Selanjutnya dipilih 3 (tiga) dengan arah kebijakan yaitu arah kebijakan
(1) : “Meningkatkan kompetensi jabatan struktural melalui diklat kepemimpinan”; arah kebijakan (2) : “Meningkatkan
kompetensi jabatan fungsional tertentu (guru dan tenaga kesehatan)”; arah kebijakan (3) : “Meningkatkan kompetensi
jabatan fungsional lainnya”. Jadi untuk
level Daerah dapat disusun indikator kinerja mandiri berupa Persentase
Peningkatan Kompetensi Standar ASN Pemangku Jabatan Struktural,
Fungsional Tertentu dan Fungsional Lainnya. Selanjutnya untuk metode perhitungannya, dapat
disusun formula matematisnya.
Disamping
itu berbagai variasi indikator kinerja
mandiri yang dapat disusun, sesuai
dengan pernyataan –pernyataan Tujuan, Sasaran, Strategi, dan Arah Kebijakan
yang terdapat dalam dokumen perencanaan daerah maupun OPD. Apabila
suatu daerah memiliki kebijakan bahwa
setiap ASN yang diserahi tugas tertentu perlu memiliki kompetensi tambahan (misalnya : Pejabat Penatausahaan Keuangan (PPK)-OPD harus
mengikuti Diklat/Kursus Keuangan Daerah), maka indikator kinerja mandiri yang
disusun menyesuaikan dengan kebijakan
tersebut. Jika kita menggunakan
ilustrasi di atas, maka indikator kinerja mandiri akan berubah menjadi : “Persentase Peningkatan Kompetensi ASN
Pemangku Jabatan Struktural, Fungsional Tertentu, Fungsinal Lainnya dan
Pemangku Jabatan Pelaksana lainnya”. Begitu
juga, apabila pernyataan tujuan memuat
substansi “Peningkatan kapasitas ASN”, maka indikator kinerja mandiri yang disusun
seyogyanya ditambahkan unsur jenjang
pendidikan (biasa dipakai rata-rata lama
sekolah ASN) secara tertimbang/proporsional.
Ilustrasi
dari indikator kinerja mandiri yang akan menjadi IKU OPD yang menjadi
pendorong IKU daerah.
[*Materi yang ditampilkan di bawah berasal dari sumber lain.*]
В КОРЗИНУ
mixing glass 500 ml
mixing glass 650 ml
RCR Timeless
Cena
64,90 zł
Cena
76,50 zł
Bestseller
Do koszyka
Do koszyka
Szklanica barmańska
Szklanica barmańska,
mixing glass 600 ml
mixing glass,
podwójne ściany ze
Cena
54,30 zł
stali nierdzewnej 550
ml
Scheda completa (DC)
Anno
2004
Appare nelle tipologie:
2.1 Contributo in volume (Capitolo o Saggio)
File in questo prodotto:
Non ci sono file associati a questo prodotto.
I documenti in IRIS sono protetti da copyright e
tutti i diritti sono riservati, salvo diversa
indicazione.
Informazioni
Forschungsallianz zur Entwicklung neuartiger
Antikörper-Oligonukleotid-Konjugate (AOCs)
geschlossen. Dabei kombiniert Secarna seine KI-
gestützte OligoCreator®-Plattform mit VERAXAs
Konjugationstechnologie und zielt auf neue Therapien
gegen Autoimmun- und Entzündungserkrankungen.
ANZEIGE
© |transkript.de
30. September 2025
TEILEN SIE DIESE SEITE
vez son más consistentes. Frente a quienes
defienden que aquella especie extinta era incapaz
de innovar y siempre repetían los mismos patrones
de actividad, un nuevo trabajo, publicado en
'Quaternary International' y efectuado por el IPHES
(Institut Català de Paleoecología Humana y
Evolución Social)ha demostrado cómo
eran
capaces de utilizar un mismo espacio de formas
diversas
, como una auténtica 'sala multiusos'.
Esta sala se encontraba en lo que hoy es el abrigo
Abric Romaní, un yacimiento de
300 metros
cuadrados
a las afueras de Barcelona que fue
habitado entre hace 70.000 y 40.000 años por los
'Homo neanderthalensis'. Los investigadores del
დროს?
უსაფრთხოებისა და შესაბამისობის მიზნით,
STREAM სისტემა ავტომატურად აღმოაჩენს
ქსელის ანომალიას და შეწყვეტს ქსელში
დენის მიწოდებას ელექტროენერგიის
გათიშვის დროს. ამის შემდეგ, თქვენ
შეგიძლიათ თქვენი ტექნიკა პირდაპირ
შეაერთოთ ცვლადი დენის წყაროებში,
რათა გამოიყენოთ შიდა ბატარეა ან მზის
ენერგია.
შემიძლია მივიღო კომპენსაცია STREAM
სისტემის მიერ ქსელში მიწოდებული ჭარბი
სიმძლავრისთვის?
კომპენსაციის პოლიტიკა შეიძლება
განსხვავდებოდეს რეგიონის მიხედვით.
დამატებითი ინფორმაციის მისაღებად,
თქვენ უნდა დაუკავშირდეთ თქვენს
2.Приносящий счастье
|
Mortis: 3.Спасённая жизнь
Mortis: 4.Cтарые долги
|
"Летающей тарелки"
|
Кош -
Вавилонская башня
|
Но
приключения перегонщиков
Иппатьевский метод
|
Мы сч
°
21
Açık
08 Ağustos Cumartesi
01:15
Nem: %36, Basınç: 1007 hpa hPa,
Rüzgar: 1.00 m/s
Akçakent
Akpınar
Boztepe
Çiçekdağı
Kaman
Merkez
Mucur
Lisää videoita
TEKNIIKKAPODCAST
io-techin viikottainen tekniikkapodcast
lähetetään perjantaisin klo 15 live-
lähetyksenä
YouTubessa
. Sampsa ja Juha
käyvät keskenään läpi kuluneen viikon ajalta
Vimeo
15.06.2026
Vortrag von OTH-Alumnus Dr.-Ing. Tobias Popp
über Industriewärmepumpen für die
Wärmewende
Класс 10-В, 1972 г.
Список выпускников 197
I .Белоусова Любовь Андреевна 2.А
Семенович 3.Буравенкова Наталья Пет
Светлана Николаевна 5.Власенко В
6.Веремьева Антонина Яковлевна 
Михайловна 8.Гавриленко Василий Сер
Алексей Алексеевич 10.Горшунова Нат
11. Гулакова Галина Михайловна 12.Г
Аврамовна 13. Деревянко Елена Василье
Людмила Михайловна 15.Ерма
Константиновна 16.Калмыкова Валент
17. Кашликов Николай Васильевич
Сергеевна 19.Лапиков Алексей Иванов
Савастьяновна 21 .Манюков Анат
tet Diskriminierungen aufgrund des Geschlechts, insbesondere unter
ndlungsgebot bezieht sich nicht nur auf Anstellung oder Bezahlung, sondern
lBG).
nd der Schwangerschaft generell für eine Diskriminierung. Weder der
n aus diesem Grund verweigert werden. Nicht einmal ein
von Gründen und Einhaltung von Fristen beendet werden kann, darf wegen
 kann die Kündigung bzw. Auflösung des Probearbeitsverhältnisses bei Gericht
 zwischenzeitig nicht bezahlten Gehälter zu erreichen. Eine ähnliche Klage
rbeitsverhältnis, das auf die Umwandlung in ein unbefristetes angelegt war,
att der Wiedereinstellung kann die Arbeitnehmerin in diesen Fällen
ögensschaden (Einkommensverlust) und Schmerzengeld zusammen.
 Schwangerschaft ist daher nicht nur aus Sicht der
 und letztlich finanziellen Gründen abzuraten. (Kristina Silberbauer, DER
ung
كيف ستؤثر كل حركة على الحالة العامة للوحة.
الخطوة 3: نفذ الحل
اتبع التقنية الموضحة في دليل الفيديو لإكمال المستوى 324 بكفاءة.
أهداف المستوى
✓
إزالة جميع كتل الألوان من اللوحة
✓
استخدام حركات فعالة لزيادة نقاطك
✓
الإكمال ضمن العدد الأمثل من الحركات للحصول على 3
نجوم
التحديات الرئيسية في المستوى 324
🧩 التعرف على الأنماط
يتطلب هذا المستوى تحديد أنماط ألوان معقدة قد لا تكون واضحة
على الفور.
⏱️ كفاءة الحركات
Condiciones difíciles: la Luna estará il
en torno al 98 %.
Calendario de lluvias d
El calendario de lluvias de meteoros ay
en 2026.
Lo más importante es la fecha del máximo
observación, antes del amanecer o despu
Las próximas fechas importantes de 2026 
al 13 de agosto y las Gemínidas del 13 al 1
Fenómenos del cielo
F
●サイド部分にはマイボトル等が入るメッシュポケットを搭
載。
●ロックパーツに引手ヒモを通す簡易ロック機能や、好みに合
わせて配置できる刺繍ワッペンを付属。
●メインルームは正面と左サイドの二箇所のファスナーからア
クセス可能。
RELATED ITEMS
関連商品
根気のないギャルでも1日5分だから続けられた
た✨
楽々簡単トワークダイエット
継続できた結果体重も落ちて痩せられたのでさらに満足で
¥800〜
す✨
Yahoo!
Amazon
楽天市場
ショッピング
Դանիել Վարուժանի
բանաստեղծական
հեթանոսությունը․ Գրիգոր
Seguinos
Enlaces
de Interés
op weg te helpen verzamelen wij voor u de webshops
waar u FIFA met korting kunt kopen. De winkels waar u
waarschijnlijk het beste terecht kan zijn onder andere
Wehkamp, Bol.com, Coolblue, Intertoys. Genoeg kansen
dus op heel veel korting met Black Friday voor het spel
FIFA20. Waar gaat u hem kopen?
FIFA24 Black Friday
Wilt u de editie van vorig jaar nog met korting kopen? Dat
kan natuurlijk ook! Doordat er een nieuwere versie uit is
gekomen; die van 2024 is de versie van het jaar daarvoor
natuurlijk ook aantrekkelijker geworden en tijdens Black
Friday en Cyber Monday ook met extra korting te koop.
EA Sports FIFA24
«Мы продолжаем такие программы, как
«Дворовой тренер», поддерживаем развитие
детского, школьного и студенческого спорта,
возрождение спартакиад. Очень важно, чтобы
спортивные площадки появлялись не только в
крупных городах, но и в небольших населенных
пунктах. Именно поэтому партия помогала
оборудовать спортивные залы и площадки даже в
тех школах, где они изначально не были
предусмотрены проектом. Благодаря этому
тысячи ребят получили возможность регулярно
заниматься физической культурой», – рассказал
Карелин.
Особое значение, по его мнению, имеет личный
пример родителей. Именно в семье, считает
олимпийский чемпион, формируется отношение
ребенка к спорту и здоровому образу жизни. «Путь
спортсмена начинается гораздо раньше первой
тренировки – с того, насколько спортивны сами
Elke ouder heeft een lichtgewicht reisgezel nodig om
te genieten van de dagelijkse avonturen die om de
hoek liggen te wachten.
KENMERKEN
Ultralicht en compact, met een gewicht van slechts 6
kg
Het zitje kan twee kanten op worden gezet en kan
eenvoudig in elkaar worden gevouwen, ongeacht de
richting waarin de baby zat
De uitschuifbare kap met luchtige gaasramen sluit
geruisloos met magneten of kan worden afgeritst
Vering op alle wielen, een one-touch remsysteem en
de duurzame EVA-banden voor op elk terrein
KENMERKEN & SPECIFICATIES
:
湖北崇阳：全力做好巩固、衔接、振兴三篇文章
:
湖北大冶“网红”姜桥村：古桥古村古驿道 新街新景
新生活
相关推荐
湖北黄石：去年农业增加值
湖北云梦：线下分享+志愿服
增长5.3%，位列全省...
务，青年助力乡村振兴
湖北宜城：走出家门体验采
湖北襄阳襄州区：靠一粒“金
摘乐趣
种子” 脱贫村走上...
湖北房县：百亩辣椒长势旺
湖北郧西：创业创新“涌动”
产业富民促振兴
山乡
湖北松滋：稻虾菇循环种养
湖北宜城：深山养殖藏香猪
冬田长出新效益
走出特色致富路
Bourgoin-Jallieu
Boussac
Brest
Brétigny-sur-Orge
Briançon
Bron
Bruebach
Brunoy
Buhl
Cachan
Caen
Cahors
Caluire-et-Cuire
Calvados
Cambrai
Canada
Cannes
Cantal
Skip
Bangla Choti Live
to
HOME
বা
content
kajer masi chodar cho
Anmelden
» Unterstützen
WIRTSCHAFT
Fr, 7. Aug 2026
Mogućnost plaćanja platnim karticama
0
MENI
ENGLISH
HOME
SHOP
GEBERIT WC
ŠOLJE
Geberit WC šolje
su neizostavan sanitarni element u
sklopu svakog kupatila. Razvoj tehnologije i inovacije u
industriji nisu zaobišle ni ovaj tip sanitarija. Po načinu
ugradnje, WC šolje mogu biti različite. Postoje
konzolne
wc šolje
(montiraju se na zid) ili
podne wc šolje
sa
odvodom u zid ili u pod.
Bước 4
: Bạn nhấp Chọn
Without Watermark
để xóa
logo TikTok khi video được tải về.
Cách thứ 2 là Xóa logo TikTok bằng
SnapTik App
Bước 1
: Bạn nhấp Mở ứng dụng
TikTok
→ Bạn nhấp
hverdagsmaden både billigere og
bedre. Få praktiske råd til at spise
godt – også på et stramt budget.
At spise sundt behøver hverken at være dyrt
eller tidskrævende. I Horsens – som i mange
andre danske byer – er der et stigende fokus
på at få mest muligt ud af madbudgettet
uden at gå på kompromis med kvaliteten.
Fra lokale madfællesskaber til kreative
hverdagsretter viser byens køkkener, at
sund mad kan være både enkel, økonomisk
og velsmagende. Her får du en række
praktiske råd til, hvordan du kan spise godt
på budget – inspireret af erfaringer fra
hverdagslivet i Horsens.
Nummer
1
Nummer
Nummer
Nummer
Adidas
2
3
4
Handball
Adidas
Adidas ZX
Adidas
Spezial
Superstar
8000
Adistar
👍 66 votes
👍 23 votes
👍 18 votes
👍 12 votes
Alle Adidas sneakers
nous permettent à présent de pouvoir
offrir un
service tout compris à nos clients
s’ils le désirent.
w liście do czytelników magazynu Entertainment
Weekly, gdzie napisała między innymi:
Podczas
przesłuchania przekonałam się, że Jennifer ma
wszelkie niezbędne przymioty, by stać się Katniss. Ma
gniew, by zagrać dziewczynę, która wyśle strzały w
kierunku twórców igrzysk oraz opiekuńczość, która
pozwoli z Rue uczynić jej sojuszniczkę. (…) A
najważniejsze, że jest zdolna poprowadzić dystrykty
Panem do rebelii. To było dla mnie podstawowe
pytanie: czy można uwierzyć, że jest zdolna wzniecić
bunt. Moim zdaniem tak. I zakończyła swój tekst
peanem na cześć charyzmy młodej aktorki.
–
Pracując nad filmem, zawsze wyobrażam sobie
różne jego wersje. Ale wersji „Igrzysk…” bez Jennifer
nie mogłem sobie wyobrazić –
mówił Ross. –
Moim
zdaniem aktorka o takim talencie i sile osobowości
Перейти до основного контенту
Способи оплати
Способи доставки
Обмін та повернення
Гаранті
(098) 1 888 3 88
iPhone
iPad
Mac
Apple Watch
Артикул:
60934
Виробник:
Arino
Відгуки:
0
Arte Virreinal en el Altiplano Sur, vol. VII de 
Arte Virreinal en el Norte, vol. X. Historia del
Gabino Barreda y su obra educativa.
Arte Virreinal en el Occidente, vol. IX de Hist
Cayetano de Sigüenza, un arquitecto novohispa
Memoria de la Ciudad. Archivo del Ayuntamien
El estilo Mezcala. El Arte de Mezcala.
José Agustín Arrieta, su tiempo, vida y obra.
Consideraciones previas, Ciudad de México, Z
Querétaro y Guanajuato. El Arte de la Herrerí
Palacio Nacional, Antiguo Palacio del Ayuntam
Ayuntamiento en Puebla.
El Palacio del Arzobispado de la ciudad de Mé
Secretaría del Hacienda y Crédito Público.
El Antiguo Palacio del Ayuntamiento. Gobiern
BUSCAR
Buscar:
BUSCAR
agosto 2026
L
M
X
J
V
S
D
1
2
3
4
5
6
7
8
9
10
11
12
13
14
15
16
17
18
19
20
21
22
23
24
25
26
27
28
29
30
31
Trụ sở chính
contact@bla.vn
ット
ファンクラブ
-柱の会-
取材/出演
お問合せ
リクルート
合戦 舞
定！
Misalkan
dalam RPJMD suatu terdapat Tujuan :
“Terwujudnya transparansi
penyelenggaraan pemerintah daerah sesuai ketentuan, dengan
target terlayaninya seluruh permintaan informasi publik sebesar
100% (asumsi kondisi saat
perencanaan masih 50 %)“. Untuk
mencapai tujuan tersebut ditetapkan
salah satu Sasaran “Meningkatkan transparansi
penyelenggaraan pemerintahan daerah,
dengan target peningkatan 10 % per tahun”. Kemudian,
Strateginya : “Meningkatkan pengelolaan informasi publik”. Selanjutnya
dipilih 3 (tiga) Arah Kebijakan : (1) “Meningkatkan pengungkapan informasi publik (disclosure)”; arah kebijakan
(2) : “Meningkatkan ketepatan media (media
effectiveness)”; arah kebijakan (3)
: “Meningkatkan kebenaran informasi (truth)
”.
Sesuai
dengan sasaran tersebut, maka daerah dapat menggunakan
Indeks Transparansi
Publik sebagai IKU pada tingkatan daerah. Selaras
dengan arah kebijakan nomor (1), maka OPD
terkait dapat menetapkan indikator kinerja mandiri, seperti
“Persentase Peningkatan Pengungkapan Informasi Publik”, yang selanjutnya dijadikan IKU OPD
yang menjadi pendorong IKU daerah yaitu Indeks Transparansi Publik. Agar persentase pengungkapan informasi publik tersebut
dapat diukur, maka PPID secara bersama-sama OPD (selaku Badan Publik) terlebih dahulu mengidentifikasi
seluruh jenis-jenis informasi yang termasuk informasi publik yang
dikelola oleh masing-masing OPD,
kemudian dikonsolidasi menjadi informasi publik daerah, sehingga dapat diukur
persentase pengungkapannya.
Keberadaan
indikator kinerja mandiri yang akurat sangat penting dalam mengisi kekosongan
indikator kinerja untuk meningkatkan akuntabilitas kinerja organisasi secara administratif,
karena secara umum indikator kinerja merupakan bagian dari proses administrasi yang
dapat menggambarkan bagaimana suatu organisasi memahami dan menjawab kebutuhan masyarakat dengan memberikan layanan publik secara akurat,
dalam lingkup kewenangan yang dimiliki organisasi tersebut.